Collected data
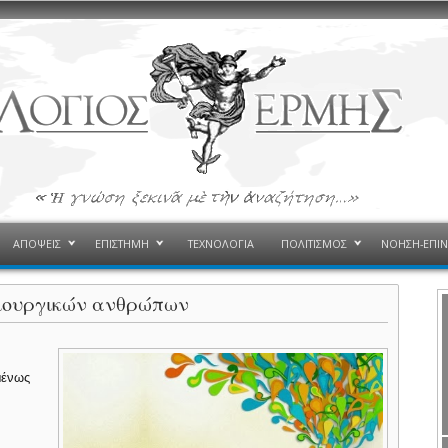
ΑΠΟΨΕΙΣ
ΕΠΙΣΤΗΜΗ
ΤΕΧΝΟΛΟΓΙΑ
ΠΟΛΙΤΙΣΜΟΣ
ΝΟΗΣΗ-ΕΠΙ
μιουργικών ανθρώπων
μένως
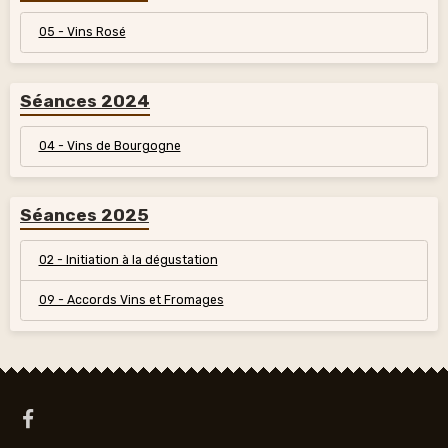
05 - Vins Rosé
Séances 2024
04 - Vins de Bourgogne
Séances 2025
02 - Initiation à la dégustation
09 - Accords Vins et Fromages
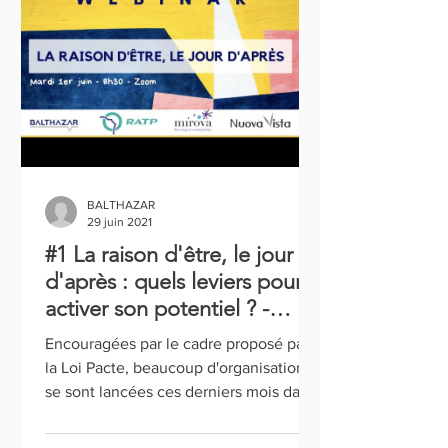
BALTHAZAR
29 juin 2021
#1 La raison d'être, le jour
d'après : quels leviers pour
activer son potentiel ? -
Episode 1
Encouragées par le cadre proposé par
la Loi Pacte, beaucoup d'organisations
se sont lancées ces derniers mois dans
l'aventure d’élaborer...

==

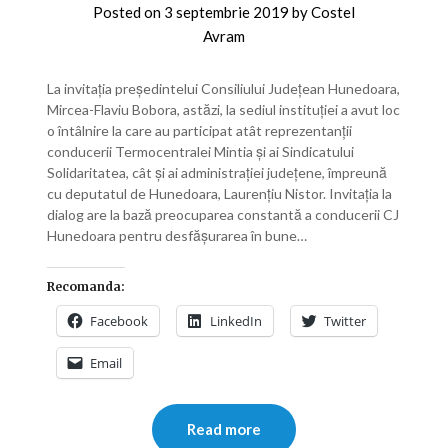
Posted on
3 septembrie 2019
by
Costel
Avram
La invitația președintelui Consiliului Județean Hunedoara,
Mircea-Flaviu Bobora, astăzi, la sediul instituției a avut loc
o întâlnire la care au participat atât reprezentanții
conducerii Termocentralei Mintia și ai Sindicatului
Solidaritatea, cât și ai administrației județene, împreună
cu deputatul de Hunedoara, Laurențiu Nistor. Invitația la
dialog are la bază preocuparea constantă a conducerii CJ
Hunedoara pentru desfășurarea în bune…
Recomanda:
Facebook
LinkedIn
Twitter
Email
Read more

* * *

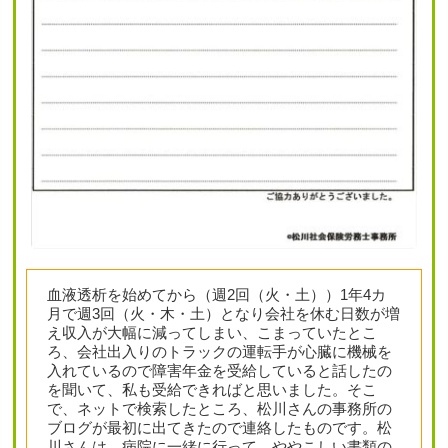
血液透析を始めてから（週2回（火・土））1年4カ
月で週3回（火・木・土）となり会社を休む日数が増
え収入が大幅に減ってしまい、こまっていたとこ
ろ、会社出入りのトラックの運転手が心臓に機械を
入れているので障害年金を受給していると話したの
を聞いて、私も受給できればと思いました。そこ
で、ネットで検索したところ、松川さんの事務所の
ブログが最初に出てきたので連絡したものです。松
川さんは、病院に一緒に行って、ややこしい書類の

#### What you need to do
Restate word for word the lines of the data above, starting at the line containing "d'après : quels leviers pour" and ending at the line containing "l'aventure d’élaborer...", both included, and nothing more.

#### Response
d'après : quels leviers pour
activer son potentiel ? -
Episode 1
Encouragées par le cadre proposé par
la Loi Pacte, beaucoup d'organisations
se sont lancées ces derniers mois dans
l'aventure d’élaborer...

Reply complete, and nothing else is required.